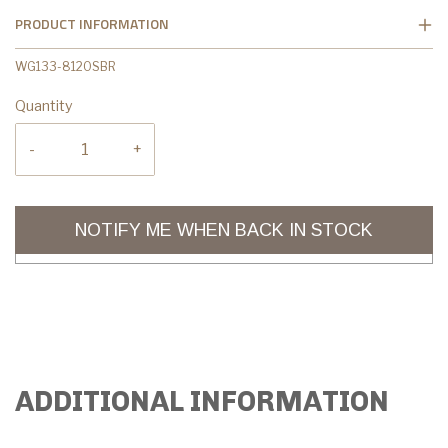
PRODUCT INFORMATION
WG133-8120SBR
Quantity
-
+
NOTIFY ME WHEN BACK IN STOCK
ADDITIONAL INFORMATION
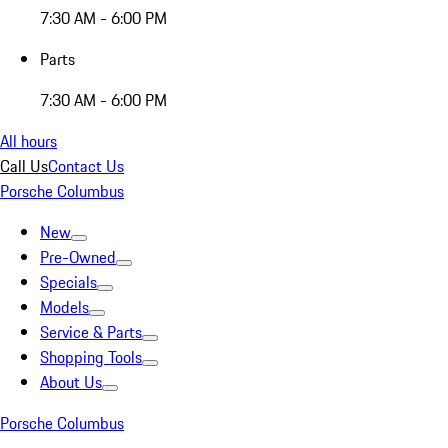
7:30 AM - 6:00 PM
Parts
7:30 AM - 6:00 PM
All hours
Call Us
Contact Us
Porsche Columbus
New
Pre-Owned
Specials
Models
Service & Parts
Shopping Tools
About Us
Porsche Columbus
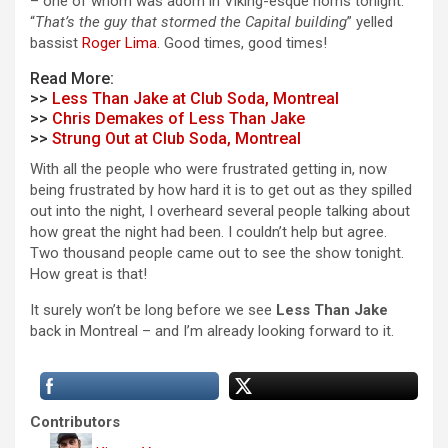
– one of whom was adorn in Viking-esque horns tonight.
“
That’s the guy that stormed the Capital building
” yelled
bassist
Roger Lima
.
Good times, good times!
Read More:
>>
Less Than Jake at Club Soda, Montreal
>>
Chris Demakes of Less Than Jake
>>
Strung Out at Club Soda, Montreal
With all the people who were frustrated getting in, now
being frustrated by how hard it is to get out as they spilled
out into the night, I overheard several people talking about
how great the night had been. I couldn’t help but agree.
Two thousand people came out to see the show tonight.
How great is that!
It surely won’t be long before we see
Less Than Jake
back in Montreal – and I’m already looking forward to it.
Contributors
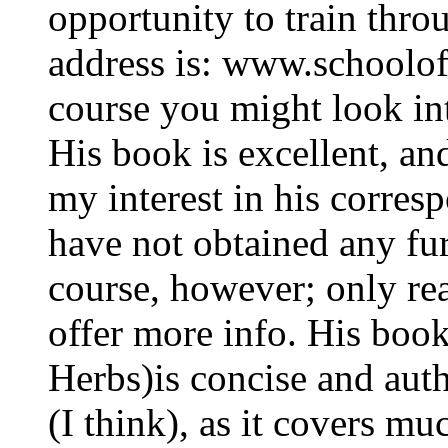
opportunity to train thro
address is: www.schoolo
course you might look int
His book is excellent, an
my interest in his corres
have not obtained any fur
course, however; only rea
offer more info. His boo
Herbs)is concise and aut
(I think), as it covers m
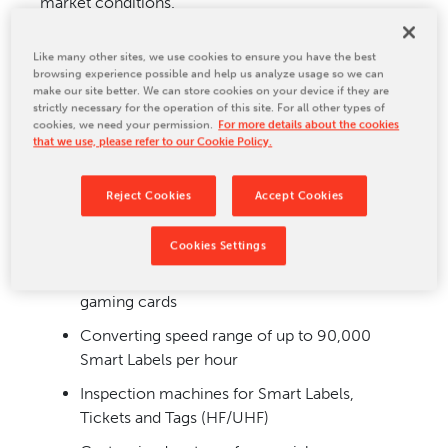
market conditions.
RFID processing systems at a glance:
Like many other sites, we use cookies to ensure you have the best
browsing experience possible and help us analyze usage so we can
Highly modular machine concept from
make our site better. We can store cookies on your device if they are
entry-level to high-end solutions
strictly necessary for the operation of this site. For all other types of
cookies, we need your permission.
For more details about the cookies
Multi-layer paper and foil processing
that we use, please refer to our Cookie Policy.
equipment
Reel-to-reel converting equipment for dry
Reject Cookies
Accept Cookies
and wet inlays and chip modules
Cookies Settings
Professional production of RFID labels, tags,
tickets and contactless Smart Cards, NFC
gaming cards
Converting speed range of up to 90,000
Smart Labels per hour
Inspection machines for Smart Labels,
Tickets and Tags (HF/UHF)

• Exercise brief
Please show the lines in the entries above that hold the string "people".

• Solution to the problem
With all the people who were frustrated getting in, now
out into the night, I overheard several people talking about
Two thousand people came out to see the show tonight.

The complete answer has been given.